Tüm kasaba borçlarından kurtuluyor, ancak kimsenin cebine somut olarak para girmiyor. Ortada sadece 100 dolar var. 100 dolarla başlayan fakat 500 dolarlık hacim yaratan bu ticaretin sonunda herkes birbirine borcunu ödüyor. Herkes mutlu ancak herkes fakir, kimsenin cebinde para yok!

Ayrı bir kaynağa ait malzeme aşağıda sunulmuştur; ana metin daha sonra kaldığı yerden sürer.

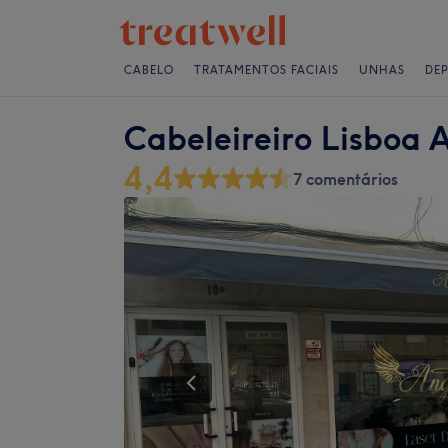
CABELO
TRATAMENTOS FACIAIS
UNHAS
DE
Cabeleireiro Lisboa 
4,4
7 comentários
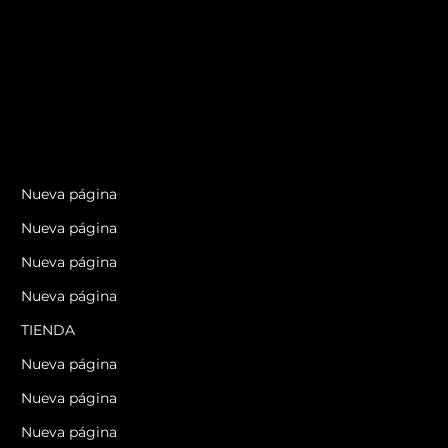
Nueva página
Nueva página
Nueva página
Nueva página
TIENDA
Nueva página
Nueva página
Nueva página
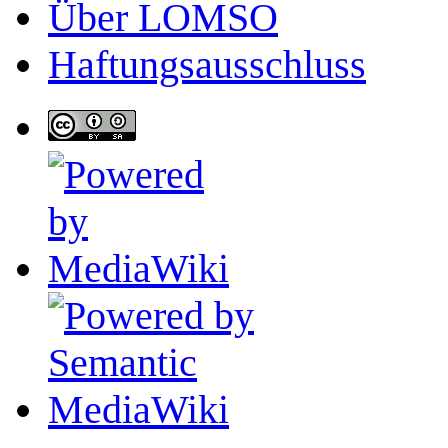
Über LOMSO
Haftungsausschluss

Bu ilginç durum, sadece bir müşterinin otele gelmesiyle başladı. Ortaya koyduğu 100 dolar kasaba piyasasını hareketlendirdi, kasaba ekonomisinde para döngüsü sağladı. Hareket halinde olan bu para sayesinde kasap yeni et, çiftçi yeni yem aldı, doktor da kirasını ödeme şansını yakaladı. Piyasaya giren bu para, bir bakıma garantörlük görevi üstlendi, para döngüsü sağlandı. Bunun sonucunda da piyasayı hareketlendirdi.
Nakit akışı, paranın iş, proje veya finans alanında yaptığı hareketliliktir. Bu bir işletmenin kasasına giren ve çıkan paranın tamamını ifade eder. Aslında bu paradoks, nakit para akışının ne kadar önemli olduğunu ve gücünü gösteriyor. San Jose State Üniversitesi ekonomi profesörü Jeffrey Rogers Hummel, bu olguya “Uluslararası Takas Sistemi” denilen bir olgu ile yanıt veriyor. Otele gelen müşteriyi bu ekonomiye dışarıdan para sokan bir etken olarak görüyor. Bu olaya “Zengin Müşteri Paradoksu” deniliyor, literatürde böyle geçiyor. Zengin müşteri köye para soktuğu zaman aslında köydeki toplam para miktarını artırıyor ve köye yüzde “0” faiz ile kısa vadeli kredi sağlıyor. Bu kısa vadeli kredi, köy ekonomisine likidite sağlıyor.
Köye giren bu para sayesinde herkes sattığı ürünü ya da verdiği hizmeti nakde çevirme olanağı buluyor ve bu durum kısa vadeli krediyi veren müşterinin kredi için verdiği süre dolana kadar devam ediyor. Aslında bu kişilerin hepsi bir araya gelip borçlarını hesaplasalardı, paraya gerek kalmadan da bu borçlar kapanmış olurdu. Ancak bunun gerçek piyasada çok da mümkün olmadığını biliyoruz. Bankalar aslında buna benzer bir sistemle çalışıyor. Banka, bir müşterisinin kendi hesabına yatırdığı parayla başka bir müşteriye kredi veriyor ve bu sayede gelir elde ediyor.
Aslında kendine ait olmayan parayı bir başkasına vererek kazanç sağlıyor. Burada otel sahibi kendisine emanet edilen parayı piyasaya sokuyor, kendi borcunu kapattıktan sonra geriye aldığı parayla yeniden müşteriye parasını veriyor. Borcunu kapattığı için de işini sürdürüyor. “Zengin Müşteri Paradoksu”, bize paranın çalışma mantığı ile ilgili önemli bilgi veriyor. Para denilen olgunun, aslında mal ve hizmetlerin alım-satımında kullanılan mübadele aracından başka bir şey olmadığını gösteriyor.